In-Circuit Emulatorの略。マイクロプロセッサー(マイコン、MPU、CPU)を使った組込み機器の開発・デバッグを行なう測定器。開発支援装置、デバッガー、インサーキットエミュレータとも呼ばれる。今や安価な家電製品から高度な通信装置まであらゆる電気機器にマイコンが搭載されている。それはハードウェアとソフトウェアの両方が一体となって動作する。半導体素子で構成された電子回路が作りだす信号波形と、動作を制御するプログラムの両方が正確に連携しないと、製品は仕様通りに機能しない。そのための作り込みに欠かせない測定器。機器のマイコンが実装される基板上からケーブルをICEに伸ばすのでIn-Circuitになる。1971年にインテルが世界初のマイコン4004(4ビット)を発売し、以降ザイログやフェアチャイルドも8ビット製品を次々と世に出した。そのため80年代には各計測器メーカはICEに参入した。当時のICEは(後年の分類で)スタンドアロン型(またはフルエミュレータ)で、HP(現キーサイト・テクノロジー)はユニークなモデルを長く発売していた。80年代後半には横河電機や安藤電気、アンリツなどの大手計測器メーカがICEを作っていたが、ソフィアシステムズなどのICE専業メーカがシェアを伸ばし、横河電機は分社化してAdvice(アドバイス)というブランドを作り、90年代にソフィアシステムズと市場を2分した(現在もDTSインサイト社が後継機種を継続している)。日本に携帯電話メーカが複数ある時代は、高額なICEを大量に使い開発にしのぎを削ったので、レンタル商材としても2000年代までは花形だった。現在は安藤電気やアンリツなど計測器メーカや、ソフィアシステムズなどの専業メーカもほとんど撤退した。

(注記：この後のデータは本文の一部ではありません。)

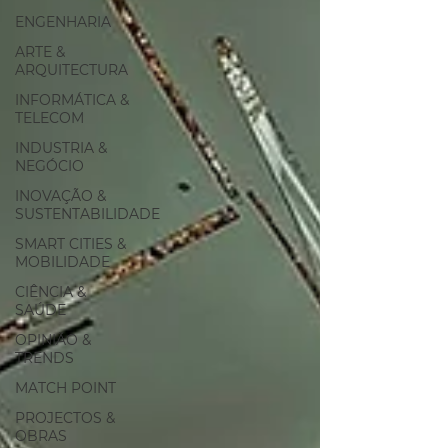
ENGENHARIA
ARTE &
ARQUITECTURA
INFORMÁTICA &
TELECOM
INDUSTRIA &
NEGÓCIO
INOVAÇÃO &
SUSTENTABILIDADE
SMART CITIES &
MOBILIDADE
CIÊNCIA &
SAÚDE
OPINIÃO &
TRENDS
MATCH POINT
PROJECTOS &
OBRAS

理由は、基板検査のための規格として登場したJTAG(ジェイタグ)が拡張して「総合デバッグインタフェース」となり、高額なICE(フルエミュレータ)を使う必要がなくなったためである。現在のICEはJTAGやROMエミュレータなどのオンチップ・エミュレータが主流となった。従来のフルエミュレータに比べて安価なため、ICEの市場規模は激減して、乱立していた計測器メーカや専業メーカは一掃された。マイコンの黎明期から普及に伴い活躍したICEは、マイコンの成熟とともに計測器の主流ではなくなった。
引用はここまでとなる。